Dataset entries:
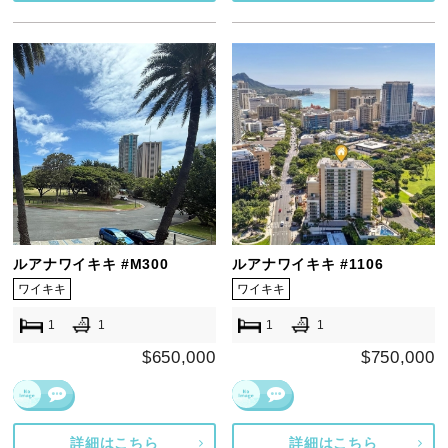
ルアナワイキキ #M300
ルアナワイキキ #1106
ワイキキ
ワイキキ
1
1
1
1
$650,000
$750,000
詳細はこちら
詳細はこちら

WHAT THE EXERCISE ASKS: Return every line of the records exactly as given, pictures excluded.

ANSWER TO THIS TASK:
ルアナワイキキ #M300
ルアナワイキキ #1106
ワイキキ
ワイキキ
1
1
1
1
$650,000
$750,000
詳細はこちら
詳細はこちら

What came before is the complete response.